Objective: Drug-induced liver injury (DILI) is a major cause of drug withdrawal. The
chemical properties of the drug, especially drug metabolites, play key roles in DILI. Our goal is to
construct a QSAR model to predict drug hepatotoxicity based on drug metabolites.
Materials and Methods: 64 hepatotoxic drug metabolites and 3,339 non-hepatotoxic drug
metabolites were gathered from MDL Metabolite Database. Considering the imbalance of the
dataset, we randomly split the negative samples and combined each portion with all the positive
samples to construct individually balanced datasets for constructing independent classifiers. Then,
we adopted an ensemble approach to make prediction based on the results of all individual classifiers
and applied the minimum Redundancy Maximum Relevance (mRMR) feature selection method to
select the molecular descriptors. Eventually, for the drugs in the external test set, a Bayesian
inference method was used to predict the hepatotoxicity of a drug based on its metabolites.
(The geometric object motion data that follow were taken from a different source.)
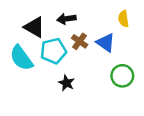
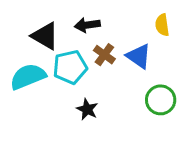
cyan semicircle: (21, 58) -> (28, 76), turned 104

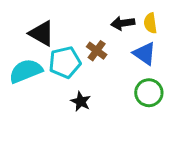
black arrow: (87, 25) -> (123, 23), moved
blue triangle: (139, 56) -> (145, 54), moved

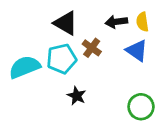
black triangle: (42, 33) -> (66, 23), moved
green circle: (149, 93) -> (141, 107), moved

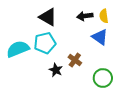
brown cross: (92, 48) -> (75, 60), moved

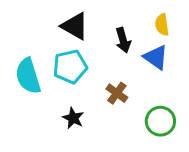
black arrow: (85, 16) -> (123, 40), moved, turned -98
cyan semicircle: (18, 49) -> (28, 76), turned -85
black star: (56, 70) -> (73, 118), moved

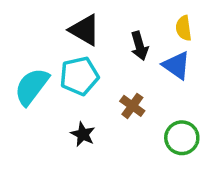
cyan semicircle: (28, 76) -> (32, 86), turned 54

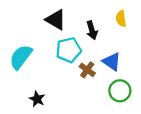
blue triangle: (177, 65) -> (112, 62), moved
cyan pentagon: (79, 76) -> (69, 50), moved
black star: (83, 134) -> (37, 99), moved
Results: The model showed the average balanced accuracy=78.47%, sensitivity =74.17%, and
specificity=82.77%. Five molecular descriptors characterizing molecular polarity, intramolecular
bonding strength, and molecular frontier orbital energy were obtained. When predicting the
hepatotoxicity of a drug based on all its metabolites, the sensitivity, specificity and balanced
accuracy were 60.38%, 70.00% and 65.19%, respectively, indicating that this method is useful for
identifying the hepatotoxicity of drugs.
Conclusions: We developed an in silico model to predict hepatotoxicity of drug metabolites.
Moreover, Bayesian inference was applied to predict the hepatotoxicity of a drug based on its
metabolites which brought out valuable high sensitivity and specificity.